Landscape Information
Opened in 1936 and sited on seven acres in City Park within a large stand of live oaks, the botanical garden was part of the park’s development under the Works Progress Administration (WPA). The classical garden’s irregularly-shaped site was designed by William Wiedorn, with architect Richard Koch and Art Deco artist Enrique Alferez, and includes the Conservatory, the Pavilion of the Two Sisters, a reflecting pool, a rose garden, and four large garden rooms. Each room is centered on a mature live oak and is planted with distinctive collections of plants. The rooms are divided along a central grass runway anchored by the Conservatory at one end and the Pavilion of the Two Sisters at the other. Two large rose arbors and a yaupon holly hedge enclose the Parterre Rose Garden, which is filled with rose beds divided by brick paths that intersect at a small round fountain. The garden remains a rare example of Art Deco and WPA-era public garden design.

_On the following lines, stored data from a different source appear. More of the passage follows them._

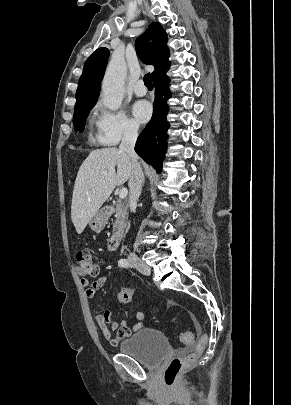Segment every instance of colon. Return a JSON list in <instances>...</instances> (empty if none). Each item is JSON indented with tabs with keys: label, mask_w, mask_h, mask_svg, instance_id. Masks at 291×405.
I'll use <instances>...</instances> for the list:
<instances>
[{
	"label": "colon",
	"mask_w": 291,
	"mask_h": 405,
	"mask_svg": "<svg viewBox=\"0 0 291 405\" xmlns=\"http://www.w3.org/2000/svg\"><path fill=\"white\" fill-rule=\"evenodd\" d=\"M77 271L83 276H97L99 273V265L95 261L92 253L88 250H80L77 253ZM134 295V289L131 287H123L118 293V300L121 303H128ZM180 340L185 345H191L194 341V336L191 332H183ZM207 344V336L202 335L195 347V351L184 357H174L168 363L164 370V380L168 386H173L181 372L192 366L199 355L204 351Z\"/></svg>",
	"instance_id": "5ec220e1"
}]
</instances>
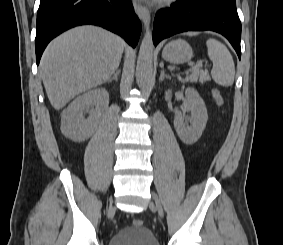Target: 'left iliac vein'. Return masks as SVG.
<instances>
[{"label":"left iliac vein","instance_id":"left-iliac-vein-1","mask_svg":"<svg viewBox=\"0 0 283 245\" xmlns=\"http://www.w3.org/2000/svg\"><path fill=\"white\" fill-rule=\"evenodd\" d=\"M152 197H153V200H154L155 208L157 209L159 215L163 216L164 215L163 207H162V204H161L159 197L154 192H152Z\"/></svg>","mask_w":283,"mask_h":245}]
</instances>
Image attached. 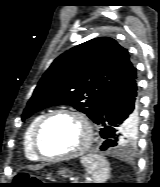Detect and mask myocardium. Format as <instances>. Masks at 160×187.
<instances>
[{
    "instance_id": "obj_1",
    "label": "myocardium",
    "mask_w": 160,
    "mask_h": 187,
    "mask_svg": "<svg viewBox=\"0 0 160 187\" xmlns=\"http://www.w3.org/2000/svg\"><path fill=\"white\" fill-rule=\"evenodd\" d=\"M59 115H69L78 118L85 127V140L83 144L76 150L67 154H57L51 155L44 152L41 148V135L46 124L54 117ZM93 140V128L89 118L82 112L74 109H58L46 113L37 123L34 133H33V148L35 153L40 157V159L48 162H56L62 160H69L79 157L87 152L92 144Z\"/></svg>"
}]
</instances>
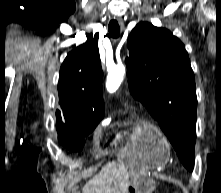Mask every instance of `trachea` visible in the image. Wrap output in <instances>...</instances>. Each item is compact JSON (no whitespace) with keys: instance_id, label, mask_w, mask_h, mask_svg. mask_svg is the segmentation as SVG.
<instances>
[{"instance_id":"1","label":"trachea","mask_w":221,"mask_h":193,"mask_svg":"<svg viewBox=\"0 0 221 193\" xmlns=\"http://www.w3.org/2000/svg\"><path fill=\"white\" fill-rule=\"evenodd\" d=\"M108 31L109 34L113 37V38H118L120 35V27L119 24L116 20H111L109 22V26H108Z\"/></svg>"}]
</instances>
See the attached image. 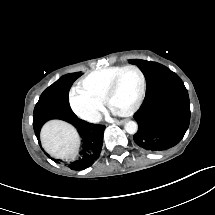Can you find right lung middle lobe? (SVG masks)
Returning <instances> with one entry per match:
<instances>
[{
	"label": "right lung middle lobe",
	"instance_id": "dd1d6c3e",
	"mask_svg": "<svg viewBox=\"0 0 215 215\" xmlns=\"http://www.w3.org/2000/svg\"><path fill=\"white\" fill-rule=\"evenodd\" d=\"M80 75V73L66 75L48 87L35 106L33 121L55 115L75 117L69 105L68 95L72 83Z\"/></svg>",
	"mask_w": 215,
	"mask_h": 215
}]
</instances>
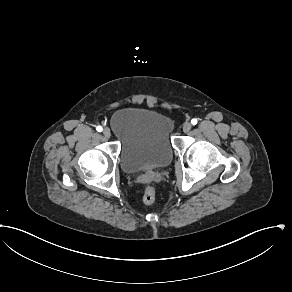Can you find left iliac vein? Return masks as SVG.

In the early 1980s the garden was renamed the New Orleans Botanical Garden, with a focus on diversifying the horticultural collections. A 1990 master plan by Jon Emerson and Associates guided the expansion of the garden to twelve acres to accommodate the new Pavilion of the Two Sisters, and to increase plant collections including an azalea and camellia garden, a Japanese garden, and a historic train garden. In 2005, Hurricane Katrina put the garden under four feet of water, destroying all plant life except the live oaks. The garden was almost immediately rehabilitated, becoming a symbol of recovery for the city.